10. Agravamento da Saúde do Cuidador Familiar
Familiares que cuidam sem apoio profissional enfrentam deterioração da saúde física e mental devido ao estresse crônico, reforçando a necessidade de cuidadores regulamentados para aliviar a sobrecarga.
11. Estresse como Doença
O estresse é uma condição comum entre cuidadores familiares e pode levar a doenças graves ou até à morte. Profissionais capacitados ajudam a reduzir esse impacto.
12. Abusos Contra Cuidadores Informais
Pessoas que trabalham como cuidadores sem regulamentação frequentemente enfrentam abusos, como atribuição de funções indevidas, carga horária excessiva ou remuneração insuficiente.
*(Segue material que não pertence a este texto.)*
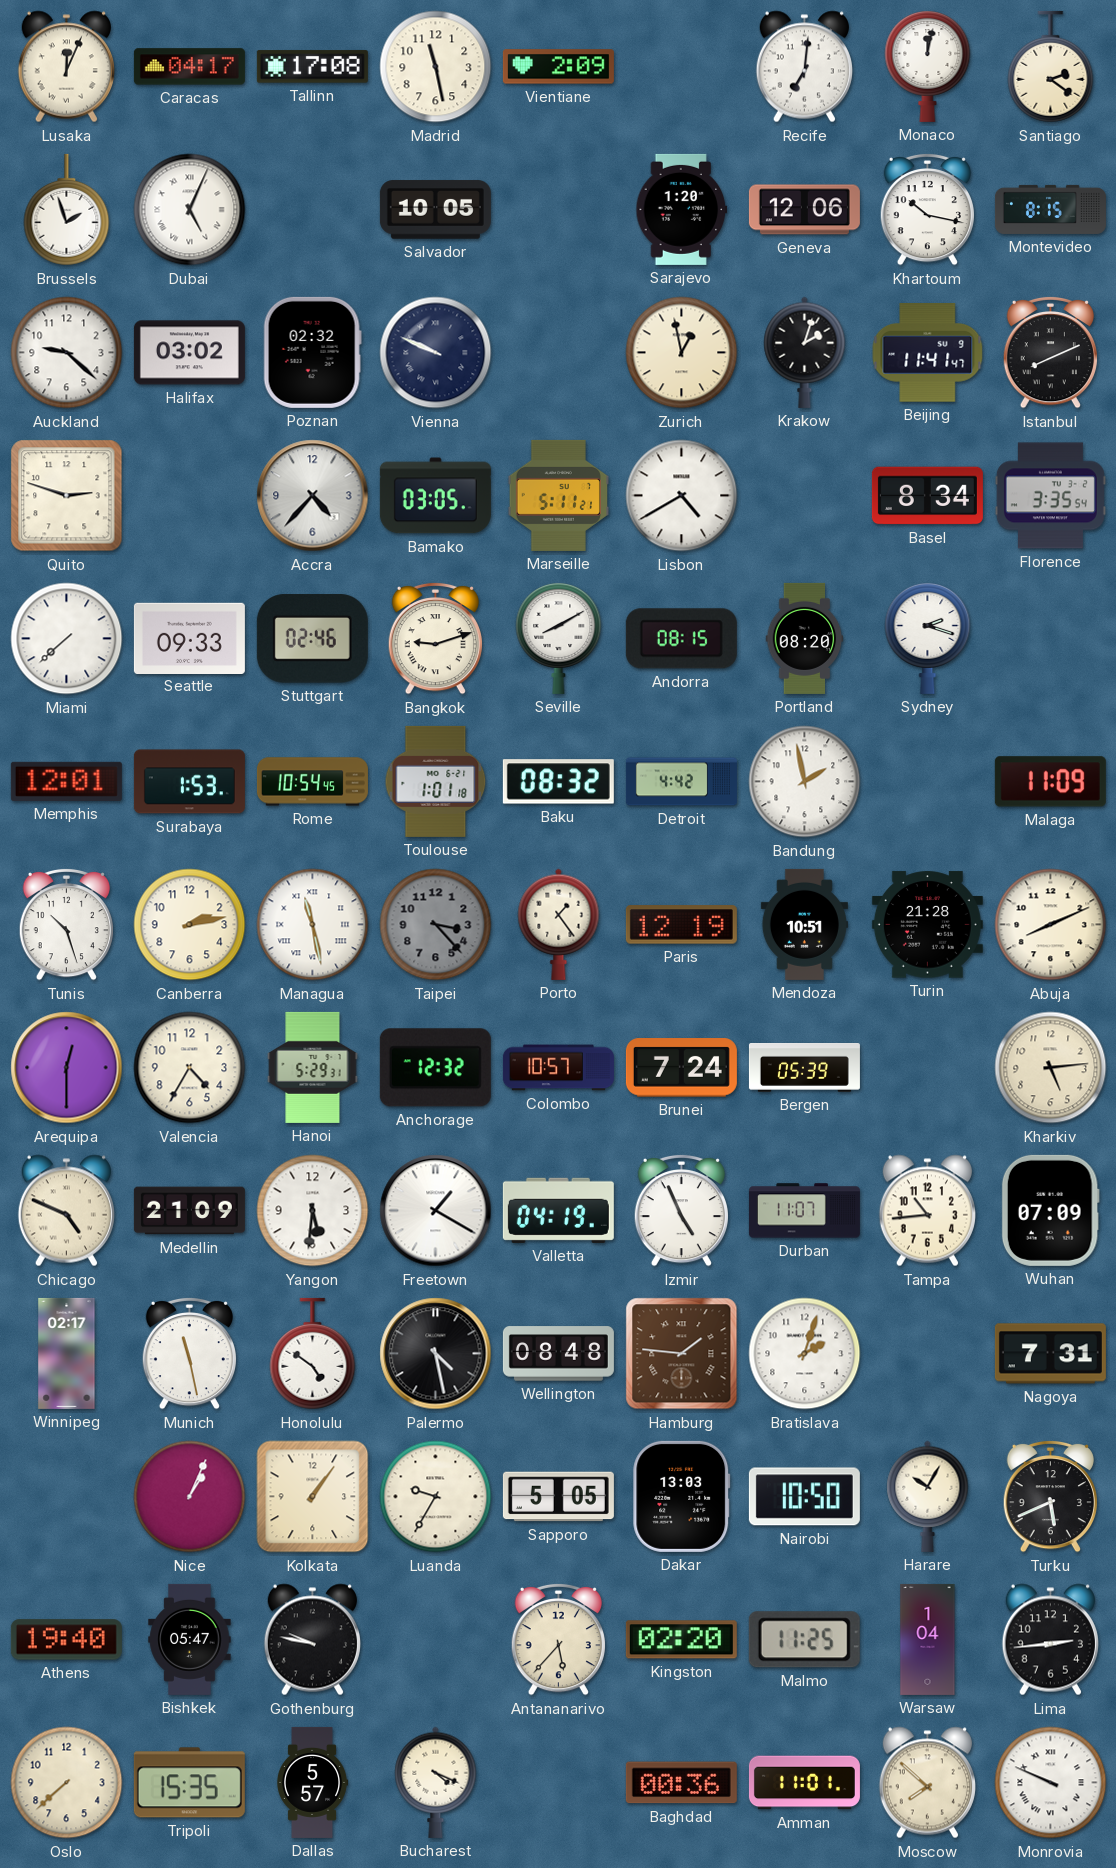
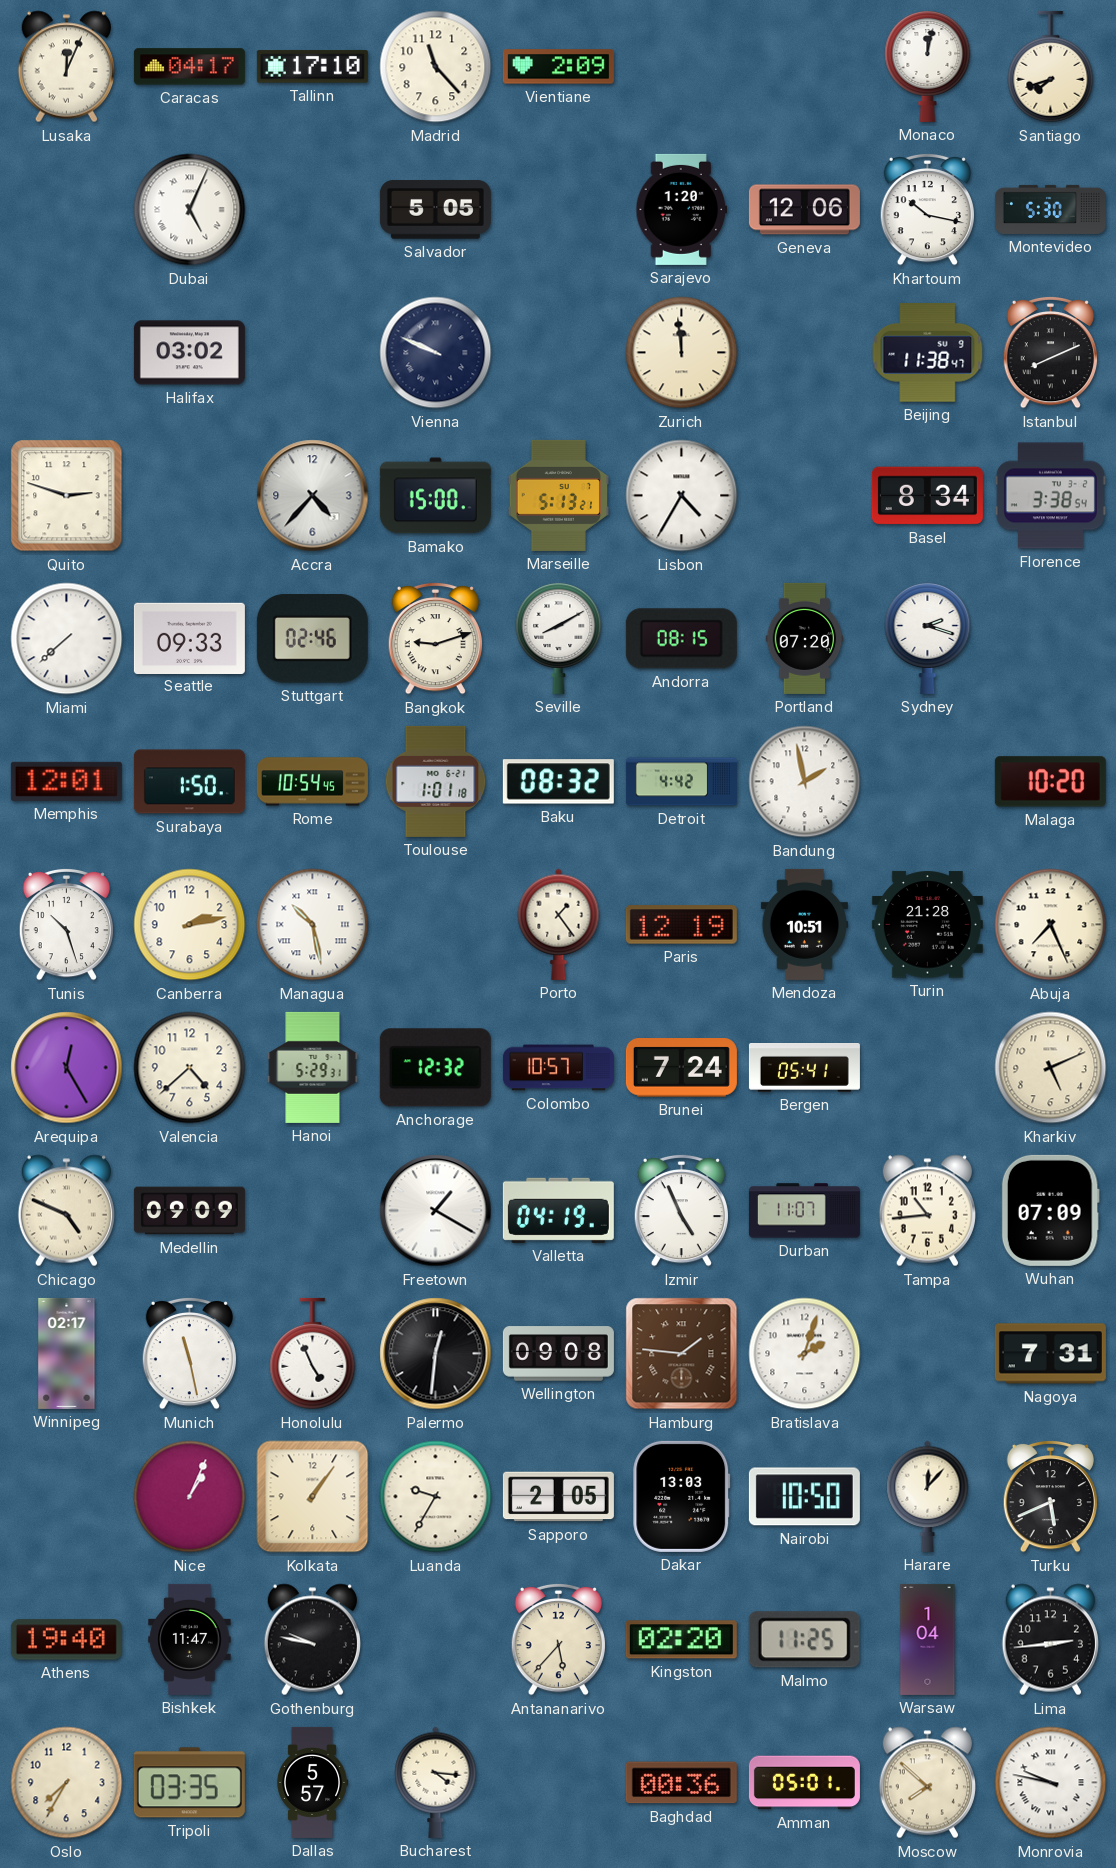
Tallinn: 17:08 -> 17:10
Madrid: 11:28 -> 11:23
Recife: 7:01 -> none
Santiago: 2:21 -> 7:42
Brussels: 1:57 -> none
Salvador: 10:05 -> 5:05
Montevideo: 8:15 -> 5:30
Auckland: 9:22 -> none
Poznan: 02:32 -> none
Zurich: 12:58 -> 11:59
Krakow: 2:03 -> none
Beijing: 11:41 -> 11:38
Bamako: 03:05 -> 15:00
Marseille: 5:11 -> 5:13
Lisbon: 4:40 -> 4:35
Florence: 3:35 -> 3:38
Portland: 08:20 -> 07:20
Surabaya: 1:53 -> 1:50
Malaga: 11:09 -> 10:20
Managua: 11:28 -> 10:28
Taipei: 3:23 -> none
Abuja: 8:11 -> 7:26
Arequipa: 12:30 -> 12:25
Valencia: 4:35 -> 4:38
Bergen: 05:39 -> 05:41
Kharkiv: 5:14 -> 5:11
Medellin: 21:09 -> 09:09
Yangon: 5:31 -> none
Honolulu: 4:51 -> 4:56
Palermo: 4:28 -> 12:31
Wellington: 08:48 -> 09:08
Sapporo: 5:05 -> 2:05
Harare: 10:05 -> 12:07
Bishkek: 05:47 -> 11:47
Oslo: 7:38 -> 7:35
Tripoli: 15:35 -> 03:35
Bucharest: 4:19 -> 4:16
Amman: 11:01 -> 05:01
Monrovia: 9:49 -> 9:47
A regulamentação protegeria seus direitos trabalhistas.
13. Riscos da Falta de Qualificação
Cuidadores não qualificados podem agravar a saúde do idoso ou pessoa com deficiência por negligência ou desconhecimento, comprometendo a qualidade de vida e, em casos extremos, causando danos irreversíveis.
14. Demanda Social pelo Cuidador
Há mais de 12 anos, a sociedade brasileira demonstra a importância do cuidador ao contratar esses profissionais, mesmo de forma irregular. A regulamentação atenderia a essa demanda crescente.
15. Habilidades Essenciais do Cuidador
O cuidador profissional deve possuir resiliência, empatia, segurança emocional e autoestima, habilidades que precisam ser desenvolvidas e avaliadas por meio de capacitações contínuas. A regulamentação garantiria esse padrão.
16. Crescimento da Profissão
Nos últimos três anos, a profissão de cuidador cresceu entre 300% e 500%, sendo uma das que mais se expandem no Brasil. A regulamentação acompanharia essa tendência, formalizando o mercado.
17. Potencial de Capacitação
O Brasil já conta com centenas de cursos e profissionais dedicados à formação de cuidadores de alto nível. A regulamentação valorizaria esses esforços, elevando o padrão da profissão.
18. Benefícios para a Sociedade
A regulamentação assegura o bem-estar do idoso, da família e do próprio cuidador, promovendo o exercício do bem comum e a garantia de direitos fundamentais.
19. Geração de Empregos
Em um contexto de alta taxa de desemprego, a regulamentação do cuidador profissional criaria novas oportunidades de trabalho formal, contribuindo para a economia.
20. Harmonia Familiar
Um cuidador profissional qualificado oferece suporte à família, permitindo que o cuidador familiar tenha mais tempo para si, reduzindo conflitos e promovendo harmonia.
21. Redução do Adoecimento
A presença de cuidadores profissionais pode mudar o cenário em que “cuidar adoece”, permitindo que cuidadores familiares mantenham sua saúde e qualidade de vida.
Conclusão
A regulamentação do cuidador profissional é uma necessidade urgente no Brasil, considerando o envelhecimento populacional, as transformações sociais e os desafios enfrentados por cuidadores familiares. Formalizar essa profissão não apenas protege idosos e pessoas com necessidades especiais, mas também garante direitos trabalhistas aos cuidadores e promove a harmonia familiar, contribuindo para uma sociedade mais justa e saudável.
REFERÊNCIAS
- Brasil. Ministério da Saúde. (2018). Violência contra a pessoa idosa: dados do Disque 100. Brasília: Ministério da Saúde.
- Instituto Brasileiro de Geografia e Estatística (IBGE). (2020). Projeções da População do Brasil e das Unidades da Federação. Rio de Janeiro: IBGE.
- Organização Mundial da Saúde (OMS). (2021). Envelhecimento e saúde. Disponível em:
- Santos, M. A., & Oliveira, M. L. (2019). O impacto do cuidado familiar no adoecimento de cuidadores de idosos. Revista Brasileira de Geriatria e Gerontologia, 22(3), 345-356.